X = torch.randn((5000, 7500))
identity = torch.eye(5000)

for device in ['cpu', 'cuda']:
  print(f'Device: {device}')
  X =; identity =
  for name, method in options.items():
      start = time.time()
      soln = method(X)
      end = time.time()
      correctness = torch.allclose(soln, identity, rtol=0, atol=1e-5)
      tot_time = end - start 
      print(f'Method: {name}, Correct: {correctness}, Time: {tot_time}' )

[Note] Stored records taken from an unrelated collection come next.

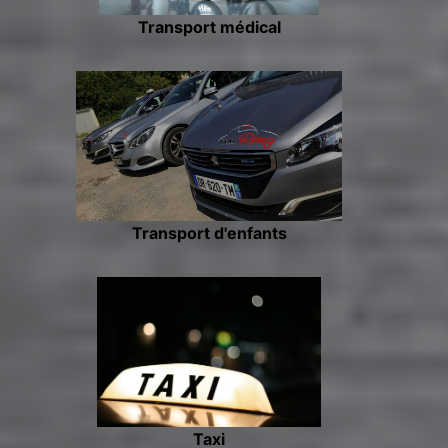
Transport médical
Transport d'enfants
Taxi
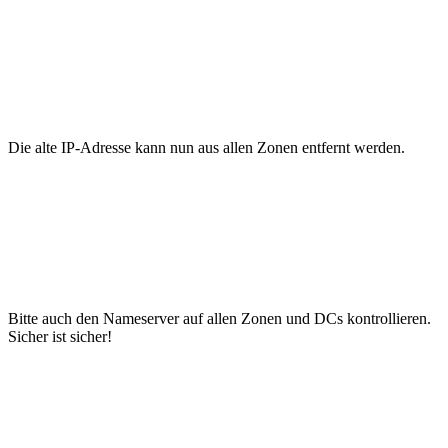
Die alte IP-Adresse kann nun aus allen Zonen entfernt werden.
Bitte auch den Nameserver auf allen Zonen und DCs kontrollieren.
Sicher ist sicher!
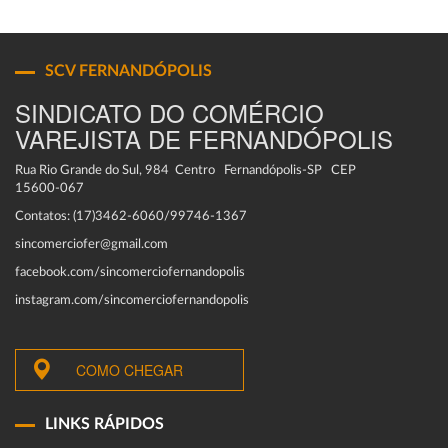
SCV FERNANDÓPOLIS
SINDICATO DO COMÉRCIO
VAREJISTA DE FERNANDÓPOLIS
Rua Rio Grande do Sul, 984 Centro Fernandópolis-SP CEP
15600-067
Contatos: (17)3462-6060/99746-1367
sincomerciofer@gmail.com
facebook.com/sincomerciofernandopolis
instagram.com/sincomerciofernandopolis
COMO CHEGAR
LINKS RÁPIDOS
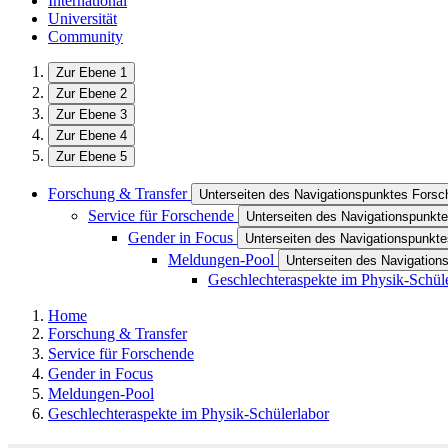
International
Universität
Community
Zur Ebene 1
Zur Ebene 2
Zur Ebene 3
Zur Ebene 4
Zur Ebene 5
Forschung & Transfer
Unterseiten des Navigationspunktes Forsc
Service für Forschende
Unterseiten des Navigationspunkte
Gender in Focus
Unterseiten des Navigationspunkt
Meldungen-Pool
Unterseiten des Navigatio
Geschlechteraspekte im Physik-Schül
Home
Forschung & Transfer
Service für Forschende
Gender in Focus
Meldungen-Pool
Geschlechteraspekte im Physik-Schülerlabor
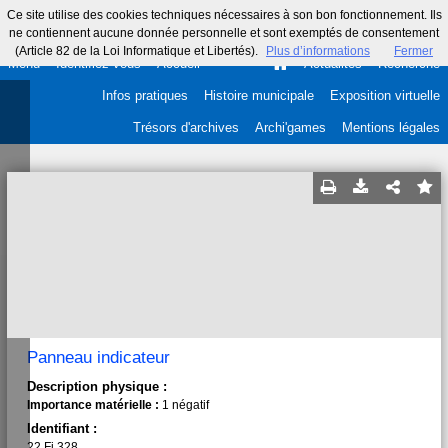
Ce site utilise des cookies techniques nécessaires à son bon fonctionnement. Ils
ne contiennent aucune donnée personnelle et sont exemptés de consentement
(Article 82 de la Loi Informatique et Libertés).
Plus d’informations
Fermer
Menu
Identifiez-vous
Accueil
Actualités
Recherche
Infos pratiques
Histoire municipale
Exposition virtuelle
Trésors d'archives
Archi'games
Mentions légales
Panneau indicateur
Description physique :
Importance matérielle :
1 négatif
Identifiant :
22 Fi 328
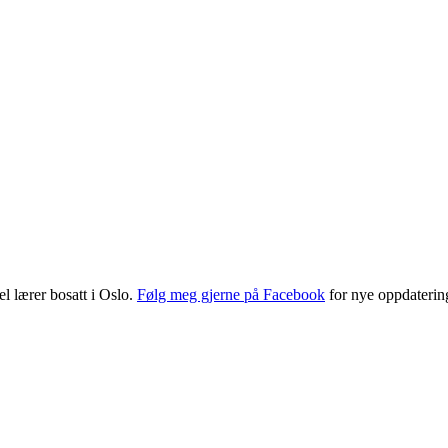
l lærer bosatt i Oslo.
Følg meg gjerne på Facebook
for nye oppdatering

Which outputs the following using Google Colab (Tesla T4 for the GPU)

Device: cpu
Method: manual method, Correct: True, Time: 6.604369878768921
Method: pinv method, Correct: True, Time: 37.75372791290283
Method: solve method, Correct: True, Time: 9.509742498397827
Device: cuda
Method: manual method, Correct: False, Time: 0.31755805015563965
Method: pinv method, Correct: False, Time: 19.725148677825928
Method: solve method, Correct: False, Time: 0.3164680004119873

Is there a way in which I could calculate this accurately and in a reasonable time for matrix X of size (10000, 60000)?